The following facts were thus considered undisputed for purposes of the City’s summary- judgment motion. Plaintiff owns a property on Robbins Street in Rutland. The City owns Robbins Street and the adjacent curb and sidewalk. Plaintiff has access to his property from Pine Street via an easement over a neighboring property on the corner of Pine and Robbins Streets but has no deeded right of access to his property from Robbins Street. However, plaintiff had apparently been entering and exiting his property from Robbins Street by driving over a sunken curb. During a roadway reconstruction project, the City replaced the sunken curb along Robbins Street. The new curbing blocked plaintiff’s access to an area on his property that he previously used as a second driveway and parking spot. The City does not have regulations limiting where a property owner may park on his own property. When plaintiff purchased his property in 2004, he was aware that a nearby City tree represented a risk: an inspection report indicated that it was causing the home’s porch to sag. The condition of plaintiff’s sewer line is unknown. Tree roots cannot penetrate sewer service lines—they only grow into preexisting cracks. Roots are therefore evidence of broken sewers, not a cause of sewer breaks.

As to plaintiff’s first cause of action, the civil division concluded that the doctrine of municipal immunity barred any tort claim arising from the construction and maintenance of roads and related infrastructure. See Civetti v. Turner, 2020 VT 23, ¶¶ 6, 9, 212 Vt. 185 (observing that “[p]ursuant to well-established common law, a municipality is generally immune from suit based on the negligent performance of ‘governmental’ functions,” including “[b]uilding and maintaining streets” (quotation omitted)). Moreover, the court reasoned, plaintiff could not have obtained a right of access across the previously sunken curb through adverse possession because land held by a municipality for public use is beyond the reach of that doctrine. See 12 V.S.A. § 462; In re .88 Acres of Prop., 165 Vt. 17, 19 (1996) (explaining that under § 462, claim of title or right by adverse possession does not lie against lands held by municipality for public use).

The court characterized plaintiff’s second cause of action as a claim that the City unconstitutionally took a parking space from him when it replaced the sunken curb. See Lorman v. City of Rutland, 2018 VT 64, ¶ 35, 207 Vt. 598 (explaining Vermont and U.S. Constitutions prohibit government from taking private property for public use without just compensation); see also U.S. Const. amend. V; Vt. Const. ch. I, art. 2. In order to sustain this claim, the court reasoned, plaintiff needed to show that the City in fact deprived him of a parking spot—but he could not do so because he remained free to park anywhere he wished on his property.

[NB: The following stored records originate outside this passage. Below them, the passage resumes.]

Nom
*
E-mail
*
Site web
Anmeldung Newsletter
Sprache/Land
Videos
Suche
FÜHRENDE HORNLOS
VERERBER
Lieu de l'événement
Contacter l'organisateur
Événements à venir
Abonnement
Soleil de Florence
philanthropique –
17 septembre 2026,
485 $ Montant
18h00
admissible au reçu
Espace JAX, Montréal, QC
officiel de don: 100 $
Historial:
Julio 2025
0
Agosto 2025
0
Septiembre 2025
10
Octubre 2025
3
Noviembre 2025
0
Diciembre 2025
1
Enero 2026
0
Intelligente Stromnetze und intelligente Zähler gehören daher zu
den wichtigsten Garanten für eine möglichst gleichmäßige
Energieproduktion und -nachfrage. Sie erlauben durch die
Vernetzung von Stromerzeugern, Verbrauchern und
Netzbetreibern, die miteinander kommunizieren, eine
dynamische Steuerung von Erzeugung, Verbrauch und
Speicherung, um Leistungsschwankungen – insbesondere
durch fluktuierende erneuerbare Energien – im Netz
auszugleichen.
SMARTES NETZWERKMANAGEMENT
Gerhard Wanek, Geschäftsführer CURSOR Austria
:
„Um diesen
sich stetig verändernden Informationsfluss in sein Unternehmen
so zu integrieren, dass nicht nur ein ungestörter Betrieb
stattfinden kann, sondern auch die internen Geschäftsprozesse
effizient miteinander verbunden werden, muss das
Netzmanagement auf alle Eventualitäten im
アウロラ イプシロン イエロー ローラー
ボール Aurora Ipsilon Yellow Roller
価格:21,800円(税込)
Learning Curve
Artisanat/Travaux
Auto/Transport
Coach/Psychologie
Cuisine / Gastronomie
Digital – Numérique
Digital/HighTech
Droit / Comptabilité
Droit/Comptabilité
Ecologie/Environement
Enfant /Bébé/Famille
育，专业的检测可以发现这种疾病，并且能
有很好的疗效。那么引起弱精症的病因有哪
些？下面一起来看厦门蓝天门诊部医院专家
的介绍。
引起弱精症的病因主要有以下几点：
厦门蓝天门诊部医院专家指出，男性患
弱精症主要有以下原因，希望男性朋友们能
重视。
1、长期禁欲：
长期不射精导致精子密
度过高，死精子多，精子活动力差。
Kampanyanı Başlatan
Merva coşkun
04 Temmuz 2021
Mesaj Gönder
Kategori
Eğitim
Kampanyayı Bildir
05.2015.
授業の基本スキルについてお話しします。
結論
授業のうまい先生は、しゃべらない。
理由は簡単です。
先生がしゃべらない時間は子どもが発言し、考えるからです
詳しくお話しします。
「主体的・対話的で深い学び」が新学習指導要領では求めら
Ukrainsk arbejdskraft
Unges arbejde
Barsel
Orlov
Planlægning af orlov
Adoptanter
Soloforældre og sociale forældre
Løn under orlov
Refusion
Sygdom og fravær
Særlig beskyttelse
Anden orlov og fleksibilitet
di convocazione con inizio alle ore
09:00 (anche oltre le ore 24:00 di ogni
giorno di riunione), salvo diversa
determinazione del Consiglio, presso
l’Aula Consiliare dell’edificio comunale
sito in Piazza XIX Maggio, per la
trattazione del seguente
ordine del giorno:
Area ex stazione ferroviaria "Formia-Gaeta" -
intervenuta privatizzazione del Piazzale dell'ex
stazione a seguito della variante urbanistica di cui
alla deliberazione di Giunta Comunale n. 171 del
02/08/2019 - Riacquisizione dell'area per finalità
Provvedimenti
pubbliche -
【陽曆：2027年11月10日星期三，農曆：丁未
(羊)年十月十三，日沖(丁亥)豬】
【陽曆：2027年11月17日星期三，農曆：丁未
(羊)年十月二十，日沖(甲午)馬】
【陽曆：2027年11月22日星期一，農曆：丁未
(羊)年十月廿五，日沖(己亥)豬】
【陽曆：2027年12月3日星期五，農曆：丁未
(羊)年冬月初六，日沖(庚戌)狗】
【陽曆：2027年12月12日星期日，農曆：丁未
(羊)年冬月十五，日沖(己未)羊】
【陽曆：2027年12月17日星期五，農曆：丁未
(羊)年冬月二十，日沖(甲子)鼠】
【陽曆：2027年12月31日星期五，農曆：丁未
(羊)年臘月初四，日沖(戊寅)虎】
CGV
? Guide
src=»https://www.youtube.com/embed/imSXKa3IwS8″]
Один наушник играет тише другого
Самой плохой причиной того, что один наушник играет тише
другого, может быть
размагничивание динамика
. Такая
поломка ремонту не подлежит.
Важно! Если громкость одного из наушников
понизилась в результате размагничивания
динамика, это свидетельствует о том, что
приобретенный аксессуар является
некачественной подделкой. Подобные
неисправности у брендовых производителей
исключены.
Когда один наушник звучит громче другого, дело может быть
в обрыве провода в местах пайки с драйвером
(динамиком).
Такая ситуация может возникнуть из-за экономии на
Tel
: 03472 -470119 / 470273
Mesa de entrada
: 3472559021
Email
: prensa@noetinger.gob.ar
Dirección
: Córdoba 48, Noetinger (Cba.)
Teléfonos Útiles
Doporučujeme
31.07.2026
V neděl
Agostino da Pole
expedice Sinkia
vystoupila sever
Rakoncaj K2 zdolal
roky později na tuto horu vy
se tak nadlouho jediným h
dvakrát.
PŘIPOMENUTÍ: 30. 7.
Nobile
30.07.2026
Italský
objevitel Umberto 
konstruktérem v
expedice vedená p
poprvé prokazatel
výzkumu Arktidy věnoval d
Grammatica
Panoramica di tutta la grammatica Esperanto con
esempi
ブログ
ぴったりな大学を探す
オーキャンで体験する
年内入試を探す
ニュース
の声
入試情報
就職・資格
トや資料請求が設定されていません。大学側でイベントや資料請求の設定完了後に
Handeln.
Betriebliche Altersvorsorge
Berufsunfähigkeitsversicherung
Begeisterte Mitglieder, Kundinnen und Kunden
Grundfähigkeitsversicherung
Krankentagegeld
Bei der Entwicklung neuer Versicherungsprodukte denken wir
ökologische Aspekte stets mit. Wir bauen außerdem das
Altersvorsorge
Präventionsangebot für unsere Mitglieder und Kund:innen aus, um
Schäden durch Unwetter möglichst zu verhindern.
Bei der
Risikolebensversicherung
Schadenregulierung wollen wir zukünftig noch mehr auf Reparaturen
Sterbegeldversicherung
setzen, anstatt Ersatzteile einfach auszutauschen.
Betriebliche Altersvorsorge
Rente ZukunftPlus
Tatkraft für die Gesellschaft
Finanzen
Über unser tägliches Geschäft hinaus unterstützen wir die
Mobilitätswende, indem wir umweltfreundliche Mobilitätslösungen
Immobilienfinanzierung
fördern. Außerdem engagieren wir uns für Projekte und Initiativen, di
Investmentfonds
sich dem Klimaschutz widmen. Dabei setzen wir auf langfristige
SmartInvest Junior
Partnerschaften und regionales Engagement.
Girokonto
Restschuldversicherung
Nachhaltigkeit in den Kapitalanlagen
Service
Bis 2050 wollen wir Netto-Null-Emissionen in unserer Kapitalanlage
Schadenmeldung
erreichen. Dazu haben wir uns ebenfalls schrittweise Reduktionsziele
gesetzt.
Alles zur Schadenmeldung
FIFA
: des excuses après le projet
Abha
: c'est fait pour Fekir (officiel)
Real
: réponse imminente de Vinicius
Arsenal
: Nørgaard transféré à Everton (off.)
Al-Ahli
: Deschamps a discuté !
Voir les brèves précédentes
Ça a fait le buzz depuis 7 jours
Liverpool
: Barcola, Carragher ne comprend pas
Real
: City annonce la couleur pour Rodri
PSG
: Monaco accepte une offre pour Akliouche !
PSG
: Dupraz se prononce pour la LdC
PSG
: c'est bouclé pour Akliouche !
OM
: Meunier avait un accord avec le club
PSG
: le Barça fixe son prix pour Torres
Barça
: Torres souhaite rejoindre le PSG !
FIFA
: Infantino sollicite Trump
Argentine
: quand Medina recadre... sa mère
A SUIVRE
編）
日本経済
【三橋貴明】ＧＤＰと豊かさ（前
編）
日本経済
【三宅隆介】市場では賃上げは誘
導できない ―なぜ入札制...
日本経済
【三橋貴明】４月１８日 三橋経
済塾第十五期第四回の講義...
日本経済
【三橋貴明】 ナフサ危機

2 Finally, the civil division held that the City was entitled to summary judgment on plaintiff’s claim regarding the tree. It concluded that because plaintiff was aware that the City tree was causing his porch to sag when he purchased the property in 2004, any related cause of action was barred by the six-year statute of limitations at 12 V.S.A. § 511. It held that plaintiff could not otherwise maintain a negligence claim because he failed to show actual injury to his sewer line, and, even if he had shown that tree roots penetrated his sewer line, it was undisputed that the roots could not have caused a sewer break. See Montague v. Hundred Acre Homestead, LLC, 2019 VT 16, ¶ 14, 209 Vt. 514 (“A claim for common law negligence has four elements: a legal duty owed by defendant to plaintiff, a breach of that duty, actual injury to plaintiff, and a causal link between the breach and the injury.” (quotation omitted)). This appeal followed.

We review a decision on a motion for summary judgment without deference, applying the same standard as the trial court: summary judgment must be granted “if the movant shows that there is no genuine dispute as to any material fact and the movant is entitled to judgment as a matter of law.” V.R.C.P. 56(a); see Progressive N. Ins. Co. v. Muller, 2020 VT 76, ¶ 9, 213 Vt. 145. Here, plaintiff has not demonstrated that the civil division erred in concluding that there was no genuine dispute as to any material fact or that the City was entitled to judgment as a matter of law.